## Task to complete
A faithful copy of the whole listing is the goal. Match it exactly.

## Source material

>>>

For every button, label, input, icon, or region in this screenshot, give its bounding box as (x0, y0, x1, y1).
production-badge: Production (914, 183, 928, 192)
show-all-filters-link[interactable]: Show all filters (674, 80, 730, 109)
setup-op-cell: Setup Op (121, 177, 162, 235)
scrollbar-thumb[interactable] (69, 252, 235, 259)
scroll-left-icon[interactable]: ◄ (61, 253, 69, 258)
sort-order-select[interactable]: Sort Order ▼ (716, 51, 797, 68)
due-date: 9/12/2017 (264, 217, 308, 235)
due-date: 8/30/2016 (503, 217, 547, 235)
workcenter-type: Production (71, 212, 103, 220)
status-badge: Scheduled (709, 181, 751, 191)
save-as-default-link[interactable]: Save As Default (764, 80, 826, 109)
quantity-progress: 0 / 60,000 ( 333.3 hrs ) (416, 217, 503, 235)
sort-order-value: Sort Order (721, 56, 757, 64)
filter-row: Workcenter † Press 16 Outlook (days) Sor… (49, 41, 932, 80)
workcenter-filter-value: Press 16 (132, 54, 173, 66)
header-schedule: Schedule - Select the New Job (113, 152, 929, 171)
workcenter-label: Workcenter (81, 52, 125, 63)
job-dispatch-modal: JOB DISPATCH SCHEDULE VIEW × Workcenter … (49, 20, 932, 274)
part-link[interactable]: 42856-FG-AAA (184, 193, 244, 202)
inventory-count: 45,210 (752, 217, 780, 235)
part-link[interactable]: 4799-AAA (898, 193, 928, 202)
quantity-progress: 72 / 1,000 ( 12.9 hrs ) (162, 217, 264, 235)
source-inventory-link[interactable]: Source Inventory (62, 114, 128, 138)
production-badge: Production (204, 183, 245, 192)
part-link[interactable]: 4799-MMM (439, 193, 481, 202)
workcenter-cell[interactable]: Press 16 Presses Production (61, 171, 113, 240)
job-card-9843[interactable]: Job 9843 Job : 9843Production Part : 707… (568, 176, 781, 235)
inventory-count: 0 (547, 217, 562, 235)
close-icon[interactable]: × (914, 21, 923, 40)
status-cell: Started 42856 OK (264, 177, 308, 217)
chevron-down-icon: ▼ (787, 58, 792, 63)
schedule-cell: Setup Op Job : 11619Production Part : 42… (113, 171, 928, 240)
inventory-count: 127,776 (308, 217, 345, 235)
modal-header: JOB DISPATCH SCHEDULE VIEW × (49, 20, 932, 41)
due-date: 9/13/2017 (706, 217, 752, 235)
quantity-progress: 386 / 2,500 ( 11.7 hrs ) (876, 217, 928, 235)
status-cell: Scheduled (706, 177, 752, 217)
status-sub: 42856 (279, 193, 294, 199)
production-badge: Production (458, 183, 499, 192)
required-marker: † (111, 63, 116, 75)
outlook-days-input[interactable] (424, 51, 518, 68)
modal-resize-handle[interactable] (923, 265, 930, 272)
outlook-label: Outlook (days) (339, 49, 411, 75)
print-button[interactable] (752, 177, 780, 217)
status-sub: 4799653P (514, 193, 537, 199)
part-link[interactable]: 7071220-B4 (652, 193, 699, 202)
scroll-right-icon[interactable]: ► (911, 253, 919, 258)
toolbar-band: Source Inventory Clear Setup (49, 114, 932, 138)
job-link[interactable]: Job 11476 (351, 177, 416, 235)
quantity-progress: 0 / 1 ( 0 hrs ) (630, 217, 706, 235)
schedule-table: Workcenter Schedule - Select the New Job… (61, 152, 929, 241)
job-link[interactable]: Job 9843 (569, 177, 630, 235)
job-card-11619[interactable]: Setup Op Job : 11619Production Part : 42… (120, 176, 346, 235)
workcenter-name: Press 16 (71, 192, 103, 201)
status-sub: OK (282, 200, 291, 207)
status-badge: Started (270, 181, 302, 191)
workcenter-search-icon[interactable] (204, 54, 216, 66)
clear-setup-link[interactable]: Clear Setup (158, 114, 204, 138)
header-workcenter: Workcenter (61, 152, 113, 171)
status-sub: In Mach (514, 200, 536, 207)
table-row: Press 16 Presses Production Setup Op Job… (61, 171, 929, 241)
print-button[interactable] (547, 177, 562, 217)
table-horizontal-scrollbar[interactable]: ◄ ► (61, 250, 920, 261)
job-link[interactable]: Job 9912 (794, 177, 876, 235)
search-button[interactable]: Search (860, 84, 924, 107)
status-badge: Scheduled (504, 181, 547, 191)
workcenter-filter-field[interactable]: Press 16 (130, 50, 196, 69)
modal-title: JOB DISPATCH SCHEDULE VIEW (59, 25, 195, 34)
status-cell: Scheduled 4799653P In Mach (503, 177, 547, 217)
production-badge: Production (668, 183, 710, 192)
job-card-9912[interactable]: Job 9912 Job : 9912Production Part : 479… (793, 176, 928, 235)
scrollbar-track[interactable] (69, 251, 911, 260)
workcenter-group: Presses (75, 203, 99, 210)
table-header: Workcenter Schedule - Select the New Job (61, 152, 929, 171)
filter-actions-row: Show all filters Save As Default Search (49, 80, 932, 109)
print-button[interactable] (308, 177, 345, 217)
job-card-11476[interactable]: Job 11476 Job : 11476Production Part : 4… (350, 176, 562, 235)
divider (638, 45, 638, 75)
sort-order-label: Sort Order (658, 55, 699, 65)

<<<

## Output
For every button, label, input, icon, or region in this screenshot, give its bounding box as (x0, y0, x1, y1).
production-badge: Production (914, 183, 928, 192)
show-all-filters-link[interactable]: Show all filters (674, 80, 730, 109)
setup-op-cell: Setup Op (121, 177, 162, 235)
scrollbar-thumb[interactable] (69, 252, 235, 259)
scroll-left-icon[interactable]: ◄ (61, 253, 69, 258)
sort-order-select[interactable]: Sort Order ▼ (716, 51, 797, 68)
due-date: 9/12/2017 (264, 217, 308, 235)
due-date: 8/30/2016 (503, 217, 547, 235)
workcenter-type: Production (71, 212, 103, 220)
status-badge: Scheduled (709, 181, 751, 191)
save-as-default-link[interactable]: Save As Default (764, 80, 826, 109)
quantity-progress: 0 / 60,000 ( 333.3 hrs ) (416, 217, 503, 235)
sort-order-value: Sort Order (721, 56, 757, 64)
filter-row: Workcenter † Press 16 Outlook (days) Sor… (49, 41, 932, 80)
workcenter-filter-value: Press 16 (132, 54, 173, 66)
header-schedule: Schedule - Select the New Job (113, 152, 929, 171)
workcenter-label: Workcenter (81, 52, 125, 63)
job-dispatch-modal: JOB DISPATCH SCHEDULE VIEW × Workcenter … (49, 20, 932, 274)
part-link[interactable]: 42856-FG-AAA (184, 193, 244, 202)
inventory-count: 45,210 (752, 217, 780, 235)
part-link[interactable]: 4799-AAA (898, 193, 928, 202)
quantity-progress: 72 / 1,000 ( 12.9 hrs ) (162, 217, 264, 235)
source-inventory-link[interactable]: Source Inventory (62, 114, 128, 138)
production-badge: Production (204, 183, 245, 192)
part-link[interactable]: 4799-MMM (439, 193, 481, 202)
workcenter-cell[interactable]: Press 16 Presses Production (61, 171, 113, 240)
job-card-9843[interactable]: Job 9843 Job : 9843Production Part : 707… (568, 176, 781, 235)
inventory-count: 0 (547, 217, 562, 235)
close-icon[interactable]: × (914, 21, 923, 40)
status-cell: Started 42856 OK (264, 177, 308, 217)
chevron-down-icon: ▼ (787, 58, 792, 63)
schedule-cell: Setup Op Job : 11619Production Part : 42… (113, 171, 928, 240)
inventory-count: 127,776 (308, 217, 345, 235)
modal-header: JOB DISPATCH SCHEDULE VIEW × (49, 20, 932, 41)
due-date: 9/13/2017 (706, 217, 752, 235)
quantity-progress: 386 / 2,500 ( 11.7 hrs ) (876, 217, 928, 235)
status-cell: Scheduled (706, 177, 752, 217)
status-sub: 42856 (279, 193, 294, 199)
production-badge: Production (458, 183, 499, 192)
required-marker: † (111, 63, 116, 75)
outlook-days-input[interactable] (424, 51, 518, 68)
modal-resize-handle[interactable] (923, 265, 930, 272)
outlook-label: Outlook (days) (339, 49, 411, 75)
print-button[interactable] (752, 177, 780, 217)
status-sub: 4799653P (514, 193, 537, 199)
part-link[interactable]: 7071220-B4 (652, 193, 699, 202)
scroll-right-icon[interactable]: ► (911, 253, 919, 258)
toolbar-band: Source Inventory Clear Setup (49, 114, 932, 138)
job-link[interactable]: Job 11476 (351, 177, 416, 235)
quantity-progress: 0 / 1 ( 0 hrs ) (630, 217, 706, 235)
schedule-table: Workcenter Schedule - Select the New Job… (61, 152, 929, 241)
job-link[interactable]: Job 9843 (569, 177, 630, 235)
job-card-11619[interactable]: Setup Op Job : 11619Production Part : 42… (120, 176, 346, 235)
workcenter-name: Press 16 (71, 192, 103, 201)
status-sub: OK (282, 200, 291, 207)
status-badge: Started (270, 181, 302, 191)
workcenter-search-icon[interactable] (204, 54, 216, 66)
clear-setup-link[interactable]: Clear Setup (158, 114, 204, 138)
header-workcenter: Workcenter (61, 152, 113, 171)
status-sub: In Mach (514, 200, 536, 207)
table-row: Press 16 Presses Production Setup Op Job… (61, 171, 929, 241)
print-button[interactable] (547, 177, 562, 217)
table-horizontal-scrollbar[interactable]: ◄ ► (61, 250, 920, 261)
job-link[interactable]: Job 9912 (794, 177, 876, 235)
search-button[interactable]: Search (860, 84, 924, 107)
status-badge: Scheduled (504, 181, 547, 191)
workcenter-filter-field[interactable]: Press 16 (130, 50, 196, 69)
modal-title: JOB DISPATCH SCHEDULE VIEW (59, 25, 195, 34)
status-cell: Scheduled 4799653P In Mach (503, 177, 547, 217)
production-badge: Production (668, 183, 710, 192)
job-card-9912[interactable]: Job 9912 Job : 9912Production Part : 479… (793, 176, 928, 235)
scrollbar-track[interactable] (69, 251, 911, 260)
workcenter-group: Presses (75, 203, 99, 210)
table-header: Workcenter Schedule - Select the New Job (61, 152, 929, 171)
filter-actions-row: Show all filters Save As Default Search (49, 80, 932, 109)
print-button[interactable] (308, 177, 345, 217)
job-card-11476[interactable]: Job 11476 Job : 11476Production Part : 4… (350, 176, 562, 235)
divider (638, 45, 638, 75)
sort-order-label: Sort Order (658, 55, 699, 65)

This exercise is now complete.